Arnaud Montebourg, dans son discours de candidature de Frangy, appelle plusieurs fois à Sauver l’Europe. Ceci ne pouvait que piquer notre intérêt ! Malheureusement, il tombe dans tous les mythes qui, dans une partie de la gauche, empêchent de comprendre le terrain de jeu européen et donc d’être efficaces.
Le mythe de l’austérité
Il est pour Arnaud Montebourg une bataille fondamentale: l’austérité. « Ces plans inspirés par les Traités européens appliqués dans la plus grande dureté par la Commission européenne et par le gouvernement français » « le moment est désormais venu d’imposer la fin de l’austérité en France et en Europe« . En somme l’antienne que quelques idéologues ultra-libéraux ont imposé l’austérité à l’Europe depuis Bruxelles. Nous nous sommes opposés immédiatement à la politique d’austérité, mais il faut la ramener à une juste compréhension.

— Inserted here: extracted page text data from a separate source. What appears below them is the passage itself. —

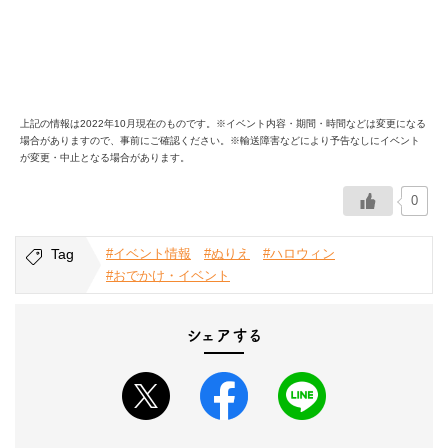
上記の情報は2022年10月現在のものです。※イベント内容・期間・時間などは変更になる
場合がありますので、事前にご確認ください。※輸送障害などにより予告なしにイベント
が変更・中止となる場合があります。
0
Tag
#イベント情報
#ぬりえ
#ハロウィン
#おでかけ・イベント
シェアする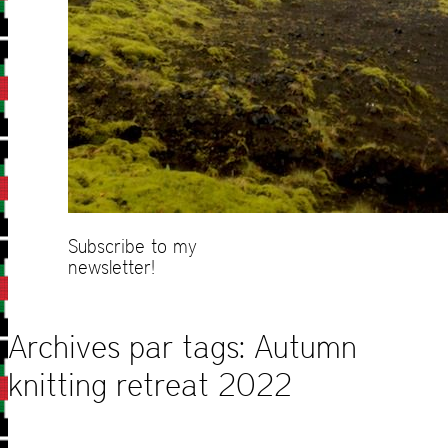
Subscribe to my
newsletter!
Archives par tags:
Autumn
knitting retreat 2022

Premièrement, elle n’est pas tombée du ciel bruxellois mais a été mise en oeuvre par des gouvernements qui ne trouvaient plus accès au crédit sur les marchés de capitaux pour financer leurs déficits. La systématisation européenne n’est venue qu’en contrepartie de l’assistance financière, et pour éviter que certains pays se retrouvent à payer de manière régulière les déficits des autres. Même la politique d’austérité la plus imbécile, en Grèce, a été largement plus bénéfique que si le pays avait été laissé à son sort, en faillite, et qu’il avait du réaliser en quelques mois l’ajustement qui lui a été imposé sur plusieurs années.

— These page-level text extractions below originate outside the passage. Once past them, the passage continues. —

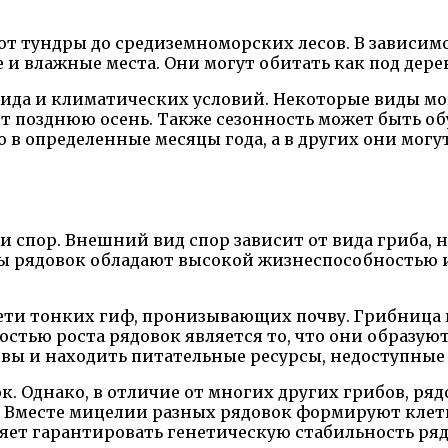
 от тундры до средиземноморских лесов. В зависим
ые и влажные места. Они могут обитать как под дер
вида и климатических условий. Некоторые виды мог
ают позднюю осень. Также сезонность может быть о
в определенные месяцы года, а в других они мог
 спор. Внешний вид спор зависит от вида гриба, 
ы рядовок обладают высокой жизнеспособностью и 
сети тонких гиф, пронизывающих почву. Грибница
остью роста рядовок является то, что они образу
чвы и находить питательные ресурсы, недоступные
к. Однако, в отличие от многих других грибов, ря
а. Вместе мицелии разных рядовок формируют кле
яет гарантировать генетическую стабильность ряд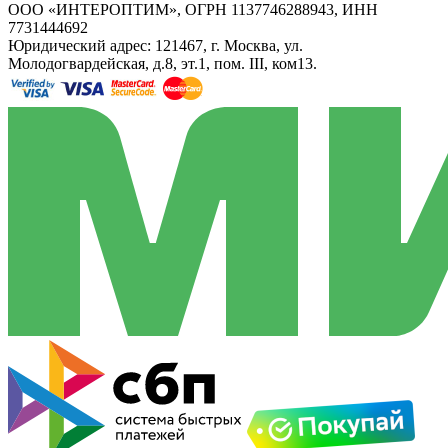
ООО «ИНТЕРОПТИМ», ОГРН 1137746288943, ИНН
7731444692
Юридический адрес: 121467, г. Москва, ул.
Молодогвардейская, д.8, эт.1, пом. III, ком13.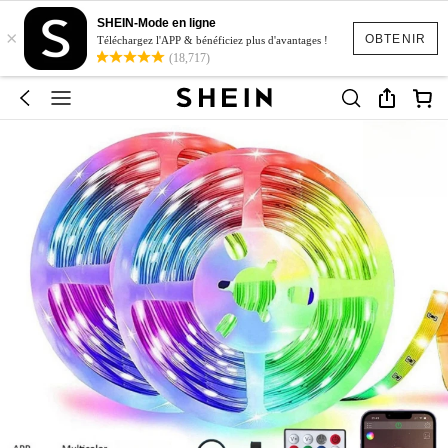
SHEIN-Mode en ligne
×
OBTENIR
Téléchargez l'APP & bénéficiez plus d'avantages !
(18,717)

Deuxièmement la France n’a pas mis en oeuvre de politique d’austérité. La réduction du déficit public s’est faite à un rythme de sénateur. De 5,1% en 2011 à… 3,5% en 2015, dont une bonne partie est due à la baisse des taux d’intérêts sur la dette. Rappelons ici que lors de la primaire de la gauche de 2011, Martine Aubry et François Hollande étaient tous deux tombés d’accord sur un retour aux 3% de déficit dès 2013. De même les pays qui ont appliqué une politique d’austérité ont baissé leur coût du travail, les salaires de la fonction publique, les retraites, et réduit les dépenses publiques. Il n’en est rien en France, où le Gouvernement a pour sa part aménagé les retraites à terme, préservé les salaires et a… augmenté les impôts. Fortement. Le taux de prélèvement obligatoire français était de 43, 9% en 2011. Cette année il dépasse les 46%, faisant de la France l’Etat européen où l’impôt est le plus développé à part le Danemark. Pour mémoire, la Suède, paradis social-démocrate, tourne en ce moment entre 42% et 43% de prélèvements obligatoires. Les dépenses publiques ont pris le même chemin, de 55,9% en 2011 à 57,2% en 2014. Sur la période, la France est donc devenu un des états les plus socialisés au monde. De nouveaux droits sociaux ont été ouverts, comme les mutuelles pour les salariés. Parler de politique austéritaire pour la France est donc un peu lunaire. Ou alors il faudrait préciser ce qu’est la fin de l’austérité: 5% de déficit? 7%? 10%?
Le mythe du plan B
Arnaud Montebourg nous appelle également à « refonder l’Europe » et à « un nouveau Traité de Rome« . Il demande aux Français « un mandat non négociable, inflexible et irréfragable de dépassement des Traités dans l’intérêt général européen et dans l’intérêt national de la France ». Faute de quoi toute la construction européenne va s’écrouler. C’est peut être un peu ambitieux, et ça rappelle des souvenirs de 2005.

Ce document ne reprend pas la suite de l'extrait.